For further insights we refer the interested reader to the Malware Analysis and Security Economics sections of this Wiki.

Empirical Validation of Vulnerability Discovery Models

Vulnerability Discovery Model (VDM) operates on known vulnerability data (or observed data) to estimate the cumulative number of vulnerabilities found and reported in released software. A VDM is a function family with some parameters, for example, the linear model (LN) is: LN(t) = At + B where t is the time, A, B are two parameters. These parameters are valued by fitting the model to observed data.

A successful model should not only well fit the observed data, but also be able to predict the future trend of vulnerabilities.

VDM Taxonomy The figure on the right exhibits the taxonomy of recent VDMs. VDMs are categorized into two major categories: time-based models and effort-based models. Most of state-of-the-art models fall into the first category. Only one model is classified into the second category. The time-based models divide into three other subcategories:

  • Linear models:
    • Simple Linear (LN): this is the simplest model, the straight line.
    • Rescorla's Quadratic (RQ): proposed by Eric Rescorla
  • Software Reliability Growth models (SRGM): models in this subcategory are fist introduced for modeling the software reliability. Now they are reused to capture the vulnerability trend.
    • Anderson's Thermodynamic (AT): proposed by Ross Anderson
    • Logarithmic Poisson (LP)
    • Rescorla Exponential (RE): proposed by Eric Rescorla
  • S-shape models: models in the category are inspired by logistic distributions. The shape of these model s is similar to letter S (s-shape).

The above models were supported with one or more empirical evidences by the proponents, except the Aderson's one. However, there are some concerns in their experiments:

  1. Vulnerability is not clearly defined while a lot of vulnerability definitions exists (from technical level to high abstract level). This would impact the way vulnerabilities were counted. This concern is referred to as vulnerability definition
  2. All versions of software were often considered as a single entity. Even though there is a large amount of shared code among different versions of a software, still they are different from a non-negligible amount of code. Their vulnerability trajectories therefore are also different. This concern is referred to as multi-version software
  3. The goodness-of-fit (i.e. how well a model fits the observed data) was often evaluated at a single point of time. This is an internal validity to the conclusion of previous experiments. This concern is referred to as brittle goodness-of-fit.

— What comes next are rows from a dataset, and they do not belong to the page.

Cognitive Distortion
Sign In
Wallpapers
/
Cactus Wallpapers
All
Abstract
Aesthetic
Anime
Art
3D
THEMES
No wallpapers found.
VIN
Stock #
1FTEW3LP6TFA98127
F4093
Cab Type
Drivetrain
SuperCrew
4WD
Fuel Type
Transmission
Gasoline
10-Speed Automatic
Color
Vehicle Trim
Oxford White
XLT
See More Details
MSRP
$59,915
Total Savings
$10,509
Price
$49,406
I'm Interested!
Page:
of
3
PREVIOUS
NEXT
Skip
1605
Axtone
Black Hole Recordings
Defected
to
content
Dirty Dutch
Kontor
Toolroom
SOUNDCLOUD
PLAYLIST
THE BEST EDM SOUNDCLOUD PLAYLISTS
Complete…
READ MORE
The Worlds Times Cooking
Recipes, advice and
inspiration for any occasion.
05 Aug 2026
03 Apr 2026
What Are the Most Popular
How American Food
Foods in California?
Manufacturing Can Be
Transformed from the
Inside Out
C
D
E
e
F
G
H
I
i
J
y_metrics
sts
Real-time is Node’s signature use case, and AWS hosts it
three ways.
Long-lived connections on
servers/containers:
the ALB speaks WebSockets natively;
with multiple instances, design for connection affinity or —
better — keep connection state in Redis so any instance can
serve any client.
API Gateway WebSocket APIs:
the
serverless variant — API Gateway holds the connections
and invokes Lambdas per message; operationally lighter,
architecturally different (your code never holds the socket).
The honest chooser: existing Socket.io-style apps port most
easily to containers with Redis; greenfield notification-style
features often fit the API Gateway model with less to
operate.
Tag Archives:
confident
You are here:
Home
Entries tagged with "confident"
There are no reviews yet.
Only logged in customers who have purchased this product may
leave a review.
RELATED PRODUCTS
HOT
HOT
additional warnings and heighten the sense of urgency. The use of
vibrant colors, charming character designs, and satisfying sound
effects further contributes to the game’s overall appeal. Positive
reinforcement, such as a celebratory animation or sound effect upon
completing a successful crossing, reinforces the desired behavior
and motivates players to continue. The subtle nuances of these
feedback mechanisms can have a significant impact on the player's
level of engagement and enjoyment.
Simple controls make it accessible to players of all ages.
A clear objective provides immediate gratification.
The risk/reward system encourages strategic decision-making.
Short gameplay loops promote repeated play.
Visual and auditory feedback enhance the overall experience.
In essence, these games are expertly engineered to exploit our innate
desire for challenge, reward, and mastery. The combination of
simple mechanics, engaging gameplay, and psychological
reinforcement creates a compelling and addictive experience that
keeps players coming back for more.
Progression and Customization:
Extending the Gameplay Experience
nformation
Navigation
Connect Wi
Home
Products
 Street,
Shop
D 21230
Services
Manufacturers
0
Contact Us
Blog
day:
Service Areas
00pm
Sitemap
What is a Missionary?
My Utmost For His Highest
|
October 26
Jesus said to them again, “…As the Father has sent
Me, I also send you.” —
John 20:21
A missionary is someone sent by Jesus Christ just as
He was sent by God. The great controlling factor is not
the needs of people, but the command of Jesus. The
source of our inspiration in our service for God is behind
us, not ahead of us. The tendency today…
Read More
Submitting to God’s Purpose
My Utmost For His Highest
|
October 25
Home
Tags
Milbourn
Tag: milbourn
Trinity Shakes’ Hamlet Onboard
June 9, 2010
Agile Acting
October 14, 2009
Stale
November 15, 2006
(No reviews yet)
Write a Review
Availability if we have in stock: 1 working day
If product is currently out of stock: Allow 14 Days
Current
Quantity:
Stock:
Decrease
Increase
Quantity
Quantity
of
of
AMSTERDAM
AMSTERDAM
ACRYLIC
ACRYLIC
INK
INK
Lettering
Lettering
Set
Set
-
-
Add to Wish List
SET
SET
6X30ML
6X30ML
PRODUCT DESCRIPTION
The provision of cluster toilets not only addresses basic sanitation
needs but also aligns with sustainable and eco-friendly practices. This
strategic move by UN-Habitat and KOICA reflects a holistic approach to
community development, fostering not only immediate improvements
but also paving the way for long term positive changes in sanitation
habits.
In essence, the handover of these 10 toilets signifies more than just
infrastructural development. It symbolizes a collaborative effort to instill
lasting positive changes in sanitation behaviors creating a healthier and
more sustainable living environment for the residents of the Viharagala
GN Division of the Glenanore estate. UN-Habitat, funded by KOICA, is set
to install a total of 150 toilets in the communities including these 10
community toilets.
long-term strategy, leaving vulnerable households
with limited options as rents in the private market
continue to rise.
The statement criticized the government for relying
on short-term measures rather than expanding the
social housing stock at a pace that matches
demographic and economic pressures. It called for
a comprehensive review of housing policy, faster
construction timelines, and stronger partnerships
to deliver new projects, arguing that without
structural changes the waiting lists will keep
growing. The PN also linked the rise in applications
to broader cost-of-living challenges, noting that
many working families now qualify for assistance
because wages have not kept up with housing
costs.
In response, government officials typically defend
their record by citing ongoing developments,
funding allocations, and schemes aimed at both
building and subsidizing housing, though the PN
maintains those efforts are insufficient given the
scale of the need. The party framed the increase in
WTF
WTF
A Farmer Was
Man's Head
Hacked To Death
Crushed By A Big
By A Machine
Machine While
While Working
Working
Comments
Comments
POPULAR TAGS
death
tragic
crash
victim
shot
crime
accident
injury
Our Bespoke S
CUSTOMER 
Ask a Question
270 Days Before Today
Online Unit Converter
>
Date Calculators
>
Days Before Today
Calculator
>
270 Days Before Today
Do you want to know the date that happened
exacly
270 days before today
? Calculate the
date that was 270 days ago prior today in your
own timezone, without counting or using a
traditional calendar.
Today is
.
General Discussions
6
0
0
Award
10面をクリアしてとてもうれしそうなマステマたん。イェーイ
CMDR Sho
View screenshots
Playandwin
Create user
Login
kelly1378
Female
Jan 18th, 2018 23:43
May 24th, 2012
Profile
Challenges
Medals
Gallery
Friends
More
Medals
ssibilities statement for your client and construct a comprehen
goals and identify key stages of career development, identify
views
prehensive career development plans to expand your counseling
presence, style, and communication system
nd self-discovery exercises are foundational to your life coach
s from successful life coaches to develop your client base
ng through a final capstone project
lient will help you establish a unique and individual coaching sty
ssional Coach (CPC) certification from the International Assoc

Different definitions for vulnerabilities Different vulnerability trajectories for different versions of a software (Mozilla Firefox)

The proposed solution

We propose an experimental methodology to systematically assess the performance of a model based on two quantitative metrics: quality and predictability. The methodology includes following steps:

  1. Step 1 Acquire the data sets: collect different data sets of vulnerabilities with respect to different definitions of vulnerability and different versions of software. The assessment of VDM will be established based on these data sets, so it will cover different definitions of vulnerability. By doing this, we address the vulnerability definition and multi-version software concerns.
  2. Step 2 Fit the VDM on collected data: estimate the parameters of VDM so that it could fit the collected data as much as possible. The goodness-of-fit of the fitted model can be evaluated by using the chi-square test for goodness-of-fit.
  3. Step 3 Perform goodness-of-fit quality analysis: perform an analysis on the quality of VDM in software lifetime. This addresses the brittle goodness-of-fit concern.
  4. Step 4 Perform predictability analysis: perform an analysis on the predictability of VDM.
  5. Step 5 Compare VDM: compare a VDM with others to determine which one is better.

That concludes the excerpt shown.